If you need anything else, please feel free to let us know! 

Laura Winzen

I am late to this conversation and I do not claim to be either an HTML5 expert or a Flash expert, but...

Our organization is using TechSmith Camtasia to develop interactive video for some of our online education and it works great because Camtasia has a smart player that will try to run the interaction using HTML5 first, if that does not work it will run it in Flash. And it works like a charm on all of the browsers and devices that our learners use. Brilliant, right?

(Side note: We also don't have the audio problems with Safari on iPad with these interactive videos that we do with Storyline interactions. Not sure why.)

I was assuming as I started developing interactions in Storyline that when I published web output with HTML5 that it was setting up a similar approach. Not true!
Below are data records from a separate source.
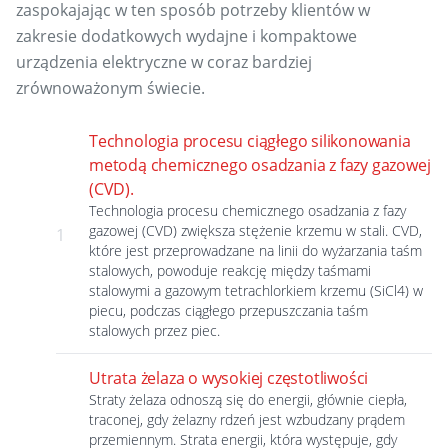
zaspokajając w ten sposób potrzeby klientów w
zakresie dodatkowych wydajne i kompaktowe
urządzenia elektryczne w coraz bardziej
zrównoważonym świecie.
Technologia procesu ciągłego silikonowania
metodą chemicznego osadzania z fazy gazowej
(CVD).
Technologia procesu chemicznego osadzania z fazy
gazowej (CVD) zwiększa stężenie krzemu w stali. CVD,
1
które jest przeprowadzane na linii do wyżarzania taśm
stalowych, powoduje reakcję między taśmami
stalowymi a gazowym tetrachlorkiem krzemu (SiCl4) w
piecu, podczas ciągłego przepuszczania taśm
stalowych przez piec.
Utrata żelaza o wysokiej częstotliwości
Straty żelaza odnoszą się do energii, głównie ciepła,
traconej, gdy żelazny rdzeń jest wzbudzany prądem
przemiennym. Strata energii, która występuje, gdy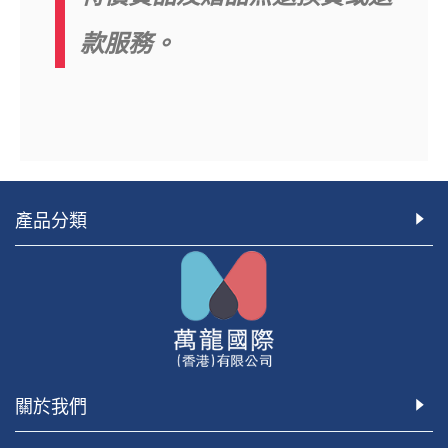
款服務。
產品分類
關於我們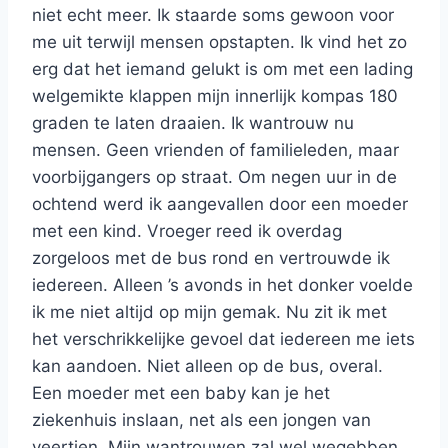
niet echt meer. Ik staarde soms gewoon voor
me uit terwijl mensen opstapten. Ik vind het zo
erg dat het iemand gelukt is om met een lading
welgemikte klappen mijn innerlijk kompas 180
graden te laten draaien. Ik wantrouw nu
mensen. Geen vrienden of familieleden, maar
voorbijgangers op straat. Om negen uur in de
ochtend werd ik aangevallen door een moeder
met een kind. Vroeger reed ik overdag
zorgeloos met de bus rond en vertrouwde ik
iedereen. Alleen ’s avonds in het donker voelde
ik me niet altijd op mijn gemak. Nu zit ik met
het verschrikkelijke gevoel dat iedereen me iets
kan aandoen. Niet alleen op de bus, overal.
Een moeder met een baby kan je het
ziekenhuis inslaan, net als een jongen van
veertien. Mijn wantrouwen zal wel wegebben,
The dang thing doesn't work on Android. But why not? Why can't it publish both HTML5 and Flash output like Camtasia and use the one that works on that device? Wasn't Storyline marketed and launched  as the solution to the iOS/flash/HTML5 problem? Couldn't Storyline offer it's own smart player, studying Camtasia's model?

I am going to submit an enhancement request asking the Storyline team to look at this approach because it does work very well and is getting us through this awkward gap in HTML5's readiness.

Any thoughts, gang?

Ashley Terwilliger-Pollard

Hi Laura,

Thanks for sharing those ideas here, and if you haven't already submitted them as a feature request to our product development team I'd encourage you to do so. We really value your feedback and the more users who share similar ideas such as this, the better. 

To answer a few of your questions, Storyline does publish Flash and HTML5 (if the latter is selected) and depending on the device used to access the content, Storyline will determine which version to show the user as described here.  Although we don't currently support Android browsers, a number of users have discussed in the forums which browsers or set ups have worked best for them, and you may want to search for a few of those threads as well. 

As I mentioned before, HTML5 is still a new and emerging standard. Our team has been working on HTML5 improvements and enhancements to known issues with every update, and those are detailed here, but we still know there is work to do. So again, our thanks for sharing your thoughts here in the forums and with our product development team directly. 

If you do find something that works in Flash, and even while viewing the HTML5 content in a browser such as Google Chrome but causes issues on your iPad/iPhone, feel free to connect directly with our Support engineers for further testing and to file any necessary bug reports. 

Laura Winzen

Thanks so much for your quick reply, Ashley. I did just submit that feature request. I've been combing through posts that might be able to help with our Android challenges but have found no resolution yet.

I appreciate that this is a difficult time in development with Flash on the way out and HTML5 not fully baked yet, but to have no way at all to make interactive education work on ASUS tablets or popular Samsung S4 and Droid phones is a real handicap for us and for our members. And it makes us, the instructional designers, look stupid for recommending purchase of a development tool when it was supposed to resolve these device problems in the first place. I'm sure you've heard this all before.